It's a little strange, and a little humbling, to be in a college classroom again, this time sitting in the desks instead of being the person at the front of the room. It's a little strange to return to the campus where I spent six years, and to return to undergraduate classes. So much has changed. I'm enjoying this time as a participant observer. The sociologist in me can't help but mentally catalog away the things I notice. Some of it, I know, is because I've been away from cities for awhile, and some of it has always been there but I never stopped to notice it.
During my last year at the university (nearly six years ago) I couldn't leave my carrel without running into someone I knew; now I float anonymous in a sea of students.
I'm in a place where girls leave their backpacks sitting outside their stall in the bathroom rather than take them into the tiny stall. They trust that no one will take their backpack with their shiny Apple computer inside.
This will date me, but when I came to college no one had cell phones. Then, rich kids had them. In our apartment there was a big whiteboard where your roommates (hopefully) wrote your messages. I begged my engaged roommates to please answer the call-waiting beep while they were on the phone with their fiancé. I bought my first phone at the end of my junior year. I don't think texting was even invented until after I left campus.
Once there were armies of computers ordered in clean rows in computer labs. I'd go in to write a paper in a massive room filled with computers and students. Now, most students have their own laptop so those big labs have had walls built so that more classes can be held in the room using the computers. A class held in a computer lab used to be exceptionally rare.
We watch a lot of youtube clips in my classes. I never saw a youtube clip in all the years I spent here before.
There's a piano in a big, open lobby in the Student Union. Almost every time I walk through someone is playing. I never noticed it before, but now it amazed me that a students sits down and pounds out some jazz, some classical, some of whatever he or she knows by memory for hundreds of passing students to hear.
Umm, how long have people been wearing tapered pants? I clearly, clearly remember a girl pulling me aside as a freshman or sophomore in high school and asking me why I was wearing tapered blue jeans. She explained to me how out of touch I was with fashion. And now I find myself out of touch all over again.
I can't remember a lot of things about campus, but I can still walk to a bathroom in every single building without even having to think.
When I came to the university a few weeks after high school graduation my professors were old men. Now, I wonder when BYU hired all these handsome academics. I used to check the boy next to me for a wedding ring, now I check my professor.
I realized that if I had a paper and a test of equal weight in a class I would rather get a C on the test and an A on the paper than B's on both.
I argue with my TAs.
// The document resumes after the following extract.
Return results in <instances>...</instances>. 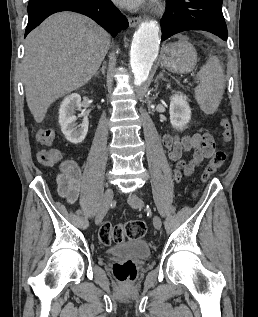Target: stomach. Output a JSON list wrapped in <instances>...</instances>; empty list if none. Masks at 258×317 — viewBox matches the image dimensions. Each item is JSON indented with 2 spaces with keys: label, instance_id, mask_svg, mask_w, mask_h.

Sometimes I bring up tricky social theory questions in review sessions partly to test them and see how well they know their stuff.
I hardly know anyone on campus, but I keep seeing the faces of old friends in those who walk around me.
The first boy I ever kissed passed me on campus last week, but didn't recognize me. He's a professor here now.
My how things have changed. But then, some things haven't. I remember being 18 and stopping in my tracks on campus as I watched the sun break over the mountains. I still find myself watching the dawn while students flow around me on their way to somewhere important.